Academic misconduct

University guidelines

You are responsible for ensuring that your work does not contravene the University's rules on academic misconduct, which are set out in regulation 5. The University takes a very serious view of such misconduct and penalties will be applied to students who are found to have attempted to mislead examiners. Forms of academic misconduct include:

  • cheating: deliberate failure to comply with the rules governing examinations, e.g. by making arrangements to have unauthorised access to information;
  • collusion: assisting another individual to gain advantage by unfair means, or receiving such assistance yourself;
  • fabrication: misleading the examiners by presenting work for assessment in a way which intentionally or recklessly suggests that you have collected factual information which has not in fact been collected, or falsifies factual information;
  • personation: producing work to be submitted as that not of yourself but of another, or assuming the identity of another individual in order to deceive the examiners, or soliciting another individual to act or appear as yourself, or to produce work on your behalf;
  • plagiarism: incorporating within your work without appropriate acknowledgement material derived from the work (published or unpublished) of another.

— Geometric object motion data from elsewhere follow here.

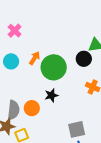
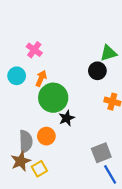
pink cross: (15, 31) -> (34, 50), moved
cyan circle: (11, 61) -> (17, 76), moved
green circle: (54, 67) -> (53, 98), moved

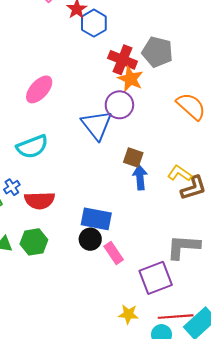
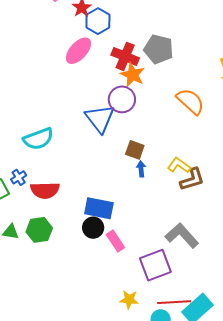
pink ellipse: (39, 89) -> (79, 51), moved
blue arrow: (140, 177) -> (141, 169), size x0.7
gray L-shape: (183, 247) -> (182, 236), turned 44

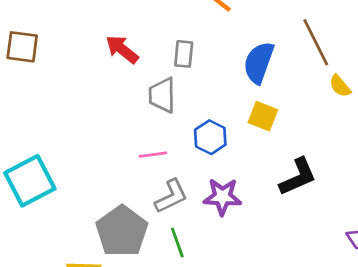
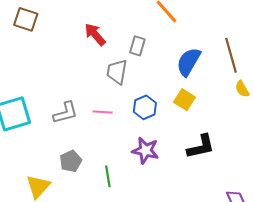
gray L-shape: (171, 196) -> (65, 113), moved
gray pentagon: (122, 231) -> (71, 161), size x0.6

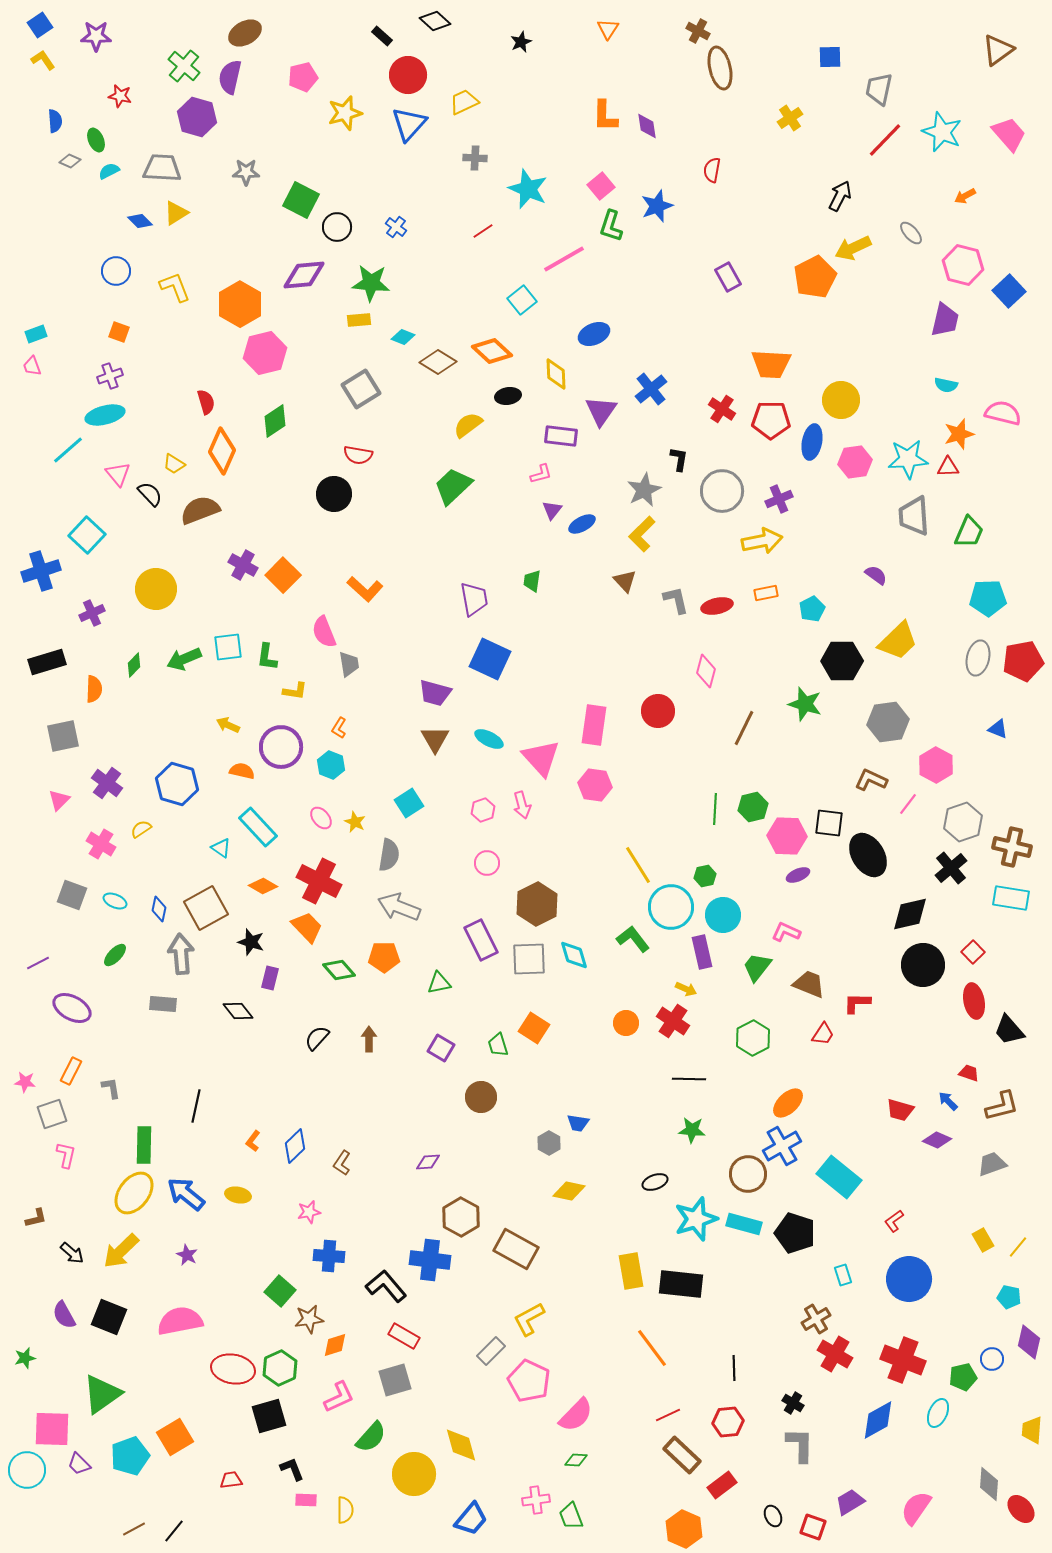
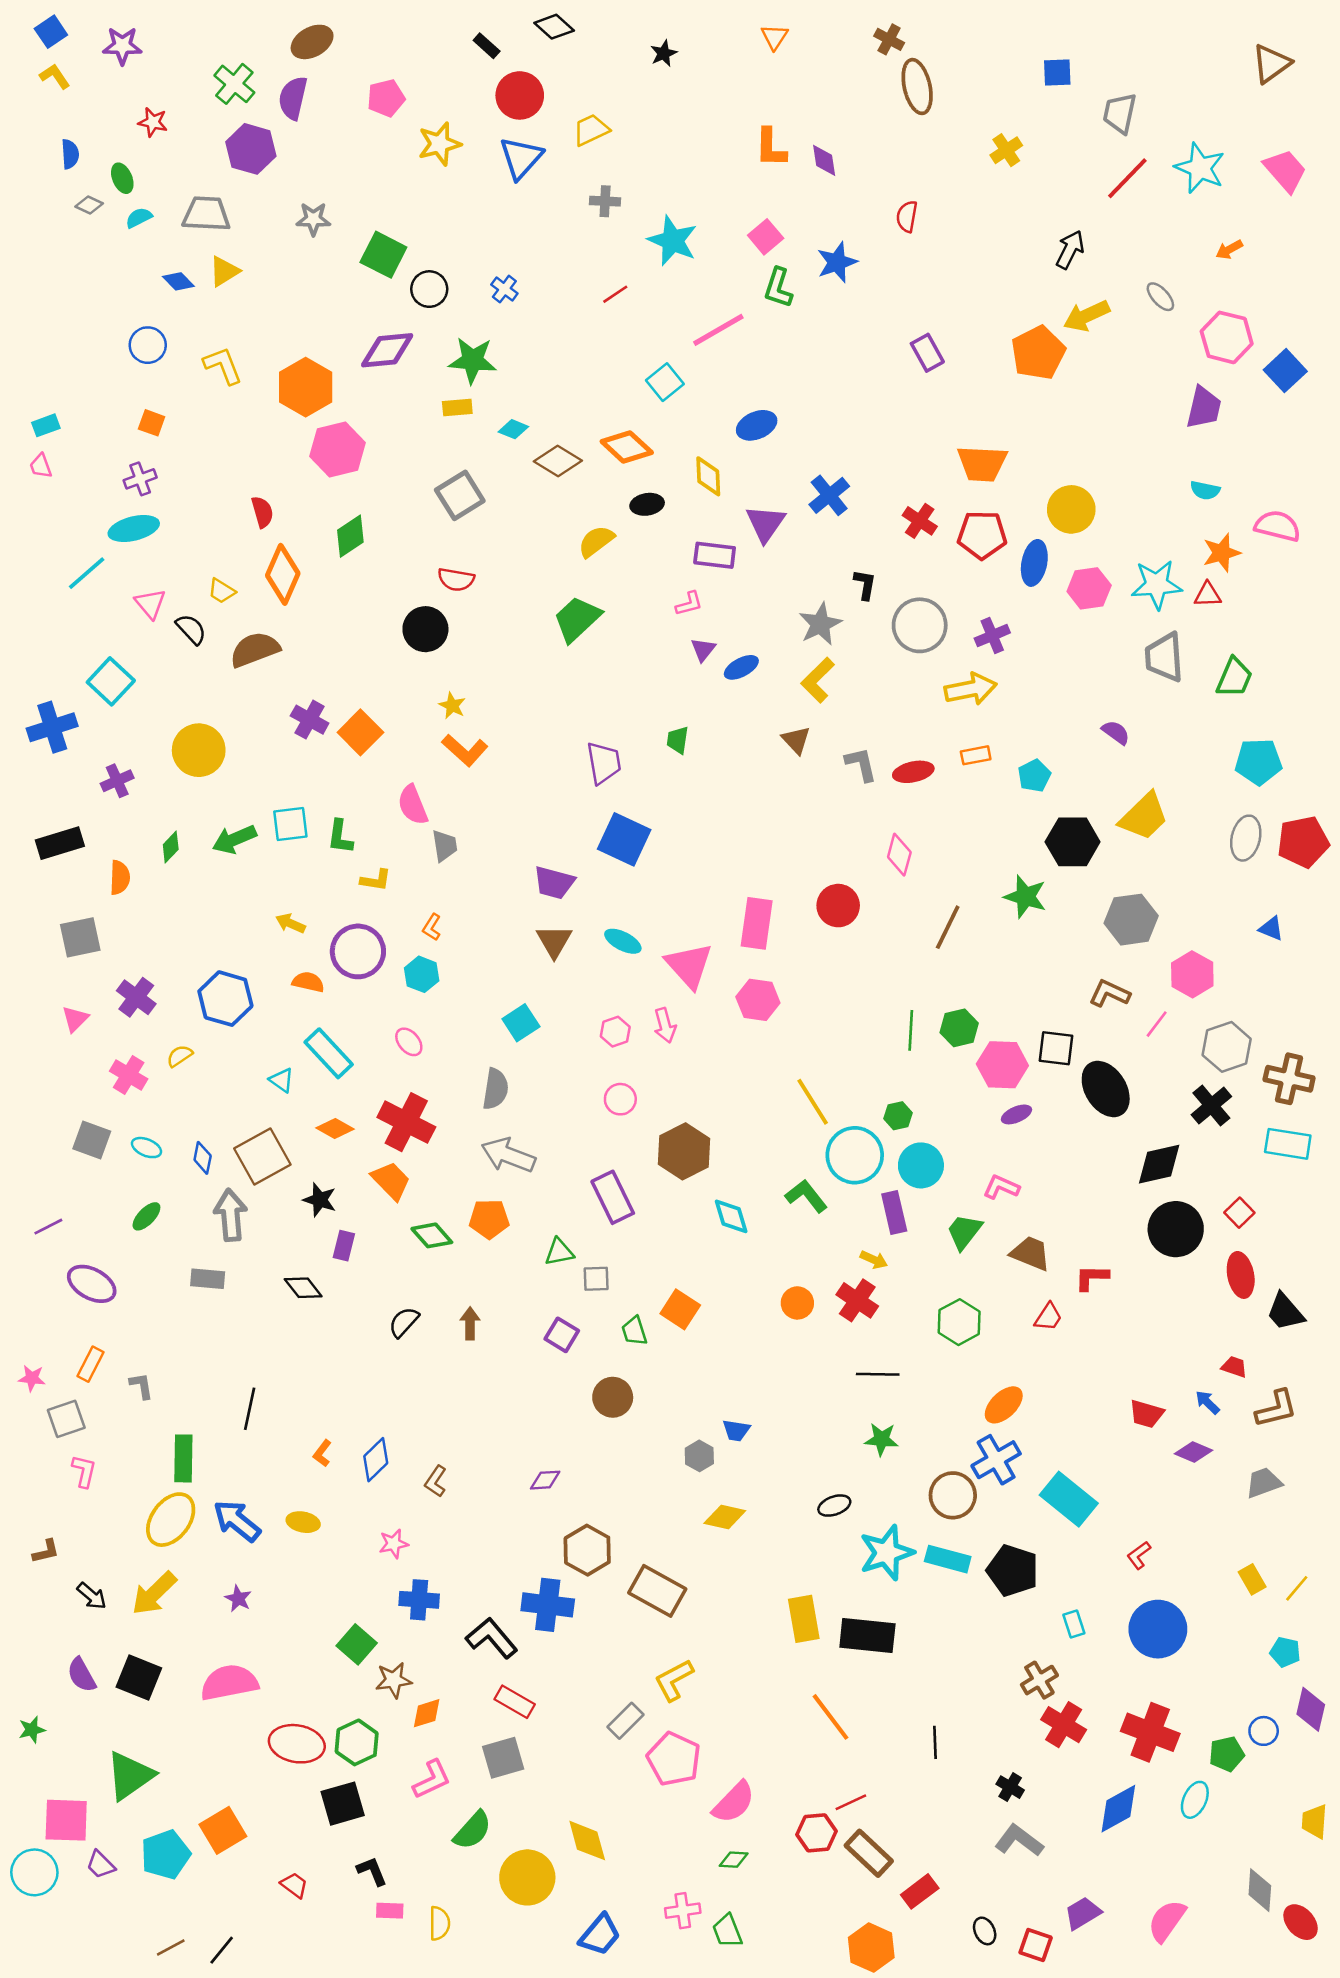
yellow star: (355, 822) -> (452, 706), moved
gray square: (529, 959) -> (596, 1279), moved, size x0.6
red hexagon: (728, 1422) -> (816, 1833), moved
gray L-shape: (800, 1445) -> (1019, 1841), turned -54
red trapezoid: (231, 1480) -> (294, 1885), turned 45

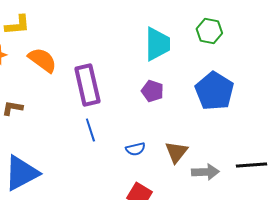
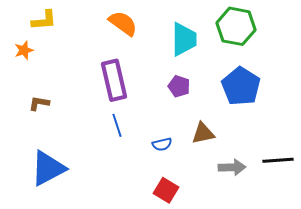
green hexagon: (209, 31) -> (236, 26), size x1.5
orange semicircle: (42, 60) -> (123, 23), moved
brown triangle: (176, 152) -> (203, 133), moved, turned 40

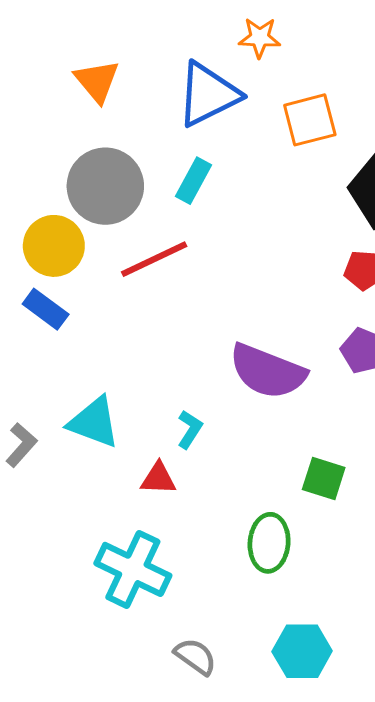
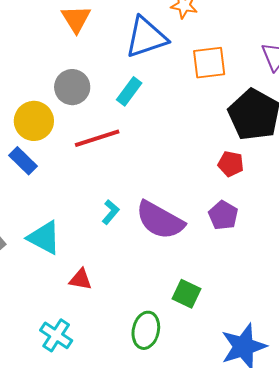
gray circle: (105, 186) -> (72, 87), size x0.7
cyan L-shape: (190, 429) -> (111, 212), moved
cyan cross: (133, 569) -> (56, 335), size x0.7

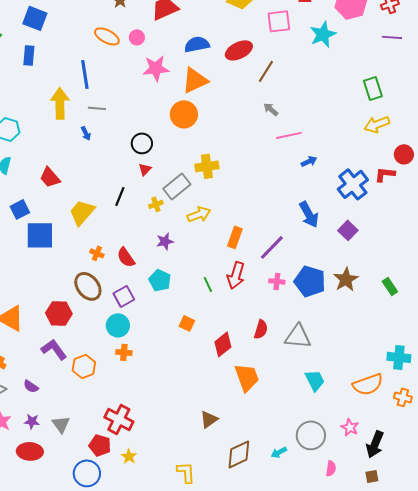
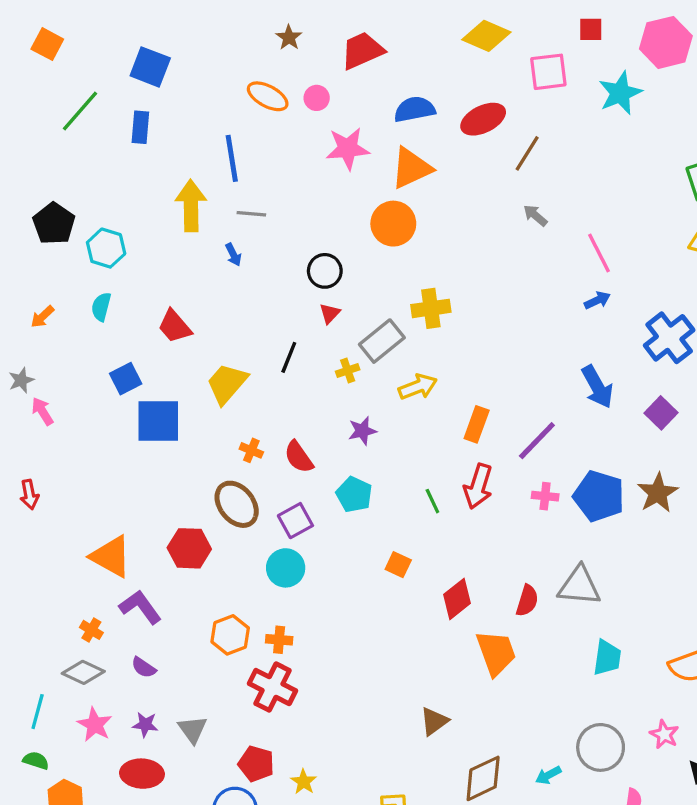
pink line: (289, 135) -> (599, 253), moved, turned 75
red semicircle: (261, 329) -> (527, 601), moved
purple L-shape: (54, 349) -> (140, 607), moved
orange cross: (124, 352) -> (279, 640), moved
cyan trapezoid: (315, 380) -> (607, 658), turned 35
red cross: (119, 419) -> (273, 687), moved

The penalties for academic misconduct will depend on the seriousness of the offence. Students found guilty of academic misconduct may, for example, have their degree class reduced, fail their degree or be asked to leave the University. If you have any queries about what constitutes academic misconduct, and in particular about the proper attribution of material derived from another's work, you should seek advice from your supervisors or tutors.

Departmental arrangements

At the start of your research training, you are required to complete an on-line academic misconduct exercise on the VLE. Once completed, please bring the certificate to the Biology Graduate School office and sign a declaration to confirm that you have read and understood the University Regulations on academic misconduct. If any aspect of the regulations is unclear to you, it is essential that you discuss your uncertainty with your supervisor before signing.